Work request =>
Transcribe the records in full.

Saved data entries
#####
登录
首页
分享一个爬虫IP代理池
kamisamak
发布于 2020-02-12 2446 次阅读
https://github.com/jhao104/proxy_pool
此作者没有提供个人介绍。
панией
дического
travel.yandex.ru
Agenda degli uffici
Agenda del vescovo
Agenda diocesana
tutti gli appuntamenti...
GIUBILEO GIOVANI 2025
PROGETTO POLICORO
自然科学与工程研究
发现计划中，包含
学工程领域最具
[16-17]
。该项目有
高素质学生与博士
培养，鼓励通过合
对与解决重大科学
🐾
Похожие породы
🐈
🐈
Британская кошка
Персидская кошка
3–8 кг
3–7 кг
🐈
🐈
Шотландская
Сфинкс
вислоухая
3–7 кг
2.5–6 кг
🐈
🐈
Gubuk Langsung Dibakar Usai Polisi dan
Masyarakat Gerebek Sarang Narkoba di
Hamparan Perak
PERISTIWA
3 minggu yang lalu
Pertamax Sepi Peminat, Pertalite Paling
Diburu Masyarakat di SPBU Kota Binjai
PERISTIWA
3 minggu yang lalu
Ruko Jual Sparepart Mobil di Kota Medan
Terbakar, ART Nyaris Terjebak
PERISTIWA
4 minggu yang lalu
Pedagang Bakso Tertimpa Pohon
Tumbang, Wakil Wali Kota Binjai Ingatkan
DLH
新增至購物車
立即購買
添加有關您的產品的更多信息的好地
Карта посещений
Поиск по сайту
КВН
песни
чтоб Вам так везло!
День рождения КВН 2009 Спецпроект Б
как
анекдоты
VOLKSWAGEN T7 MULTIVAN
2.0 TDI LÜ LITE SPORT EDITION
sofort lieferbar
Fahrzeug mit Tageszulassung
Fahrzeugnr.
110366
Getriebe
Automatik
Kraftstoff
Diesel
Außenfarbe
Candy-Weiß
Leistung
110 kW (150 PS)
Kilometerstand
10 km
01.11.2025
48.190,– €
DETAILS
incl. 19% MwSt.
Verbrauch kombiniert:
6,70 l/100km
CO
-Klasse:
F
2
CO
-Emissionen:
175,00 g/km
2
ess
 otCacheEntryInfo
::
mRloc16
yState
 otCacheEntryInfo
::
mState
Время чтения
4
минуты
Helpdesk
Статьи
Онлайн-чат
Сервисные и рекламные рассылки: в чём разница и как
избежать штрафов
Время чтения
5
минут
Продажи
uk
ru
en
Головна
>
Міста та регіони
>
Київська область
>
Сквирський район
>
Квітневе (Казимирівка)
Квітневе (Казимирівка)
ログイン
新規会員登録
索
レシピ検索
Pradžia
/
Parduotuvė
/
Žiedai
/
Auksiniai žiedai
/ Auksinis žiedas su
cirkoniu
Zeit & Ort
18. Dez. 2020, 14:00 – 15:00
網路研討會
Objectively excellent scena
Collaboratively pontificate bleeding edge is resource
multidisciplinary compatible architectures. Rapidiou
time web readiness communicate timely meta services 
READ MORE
#####
Solution for this problem =>
登录
首页
分享一个爬虫IP代理池
kamisamak
发布于 2020-02-12 2446 次阅读
https://github.com/jhao104/proxy_pool
此作者没有提供个人介绍。
панией
дического
travel.yandex.ru
Agenda degli uffici
Agenda del vescovo
Agenda diocesana
tutti gli appuntamenti...
GIUBILEO GIOVANI 2025
PROGETTO POLICORO
自然科学与工程研究
发现计划中，包含
学工程领域最具
[16-17]
。该项目有
高素质学生与博士
培养，鼓励通过合
对与解决重大科学
🐾
Похожие породы
🐈
🐈
Британская кошка
Персидская кошка
3–8 кг
3–7 кг
🐈
🐈
Шотландская
Сфинкс
вислоухая
3–7 кг
2.5–6 кг
🐈
🐈
Gubuk Langsung Dibakar Usai Polisi dan
Masyarakat Gerebek Sarang Narkoba di
Hamparan Perak
PERISTIWA
3 minggu yang lalu
Pertamax Sepi Peminat, Pertalite Paling
Diburu Masyarakat di SPBU Kota Binjai
PERISTIWA
3 minggu yang lalu
Ruko Jual Sparepart Mobil di Kota Medan
Terbakar, ART Nyaris Terjebak
PERISTIWA
4 minggu yang lalu
Pedagang Bakso Tertimpa Pohon
Tumbang, Wakil Wali Kota Binjai Ingatkan
DLH
新增至購物車
立即購買
添加有關您的產品的更多信息的好地
Карта посещений
Поиск по сайту
КВН
песни
чтоб Вам так везло!
День рождения КВН 2009 Спецпроект Б
как
анекдоты
VOLKSWAGEN T7 MULTIVAN
2.0 TDI LÜ LITE SPORT EDITION
sofort lieferbar
Fahrzeug mit Tageszulassung
Fahrzeugnr.
110366
Getriebe
Automatik
Kraftstoff
Diesel
Außenfarbe
Candy-Weiß
Leistung
110 kW (150 PS)
Kilometerstand
10 km
01.11.2025
48.190,– €
DETAILS
incl. 19% MwSt.
Verbrauch kombiniert:
6,70 l/100km
CO
-Klasse:
F
2
CO
-Emissionen:
175,00 g/km
2
ess
 otCacheEntryInfo
::
mRloc16
yState
 otCacheEntryInfo
::
mState
Время чтения
4
минуты
Helpdesk
Статьи
Онлайн-чат
Сервисные и рекламные рассылки: в чём разница и как
избежать штрафов
Время чтения
5
минут
Продажи
uk
ru
en
Головна
>
Міста та регіони
>
Київська область
>
Сквирський район
>
Квітневе (Казимирівка)
Квітневе (Казимирівка)
ログイン
新規会員登録
索
レシピ検索
Pradžia
/
Parduotuvė
/
Žiedai
/
Auksiniai žiedai
/ Auksinis žiedas su
cirkoniu
Zeit & Ort
18. Dez. 2020, 14:00 – 15:00
網路研討會
Objectively excellent scena
Collaboratively pontificate bleeding edge is resource
multidisciplinary compatible architectures. Rapidiou
time web readiness communicate timely meta services 
READ MORE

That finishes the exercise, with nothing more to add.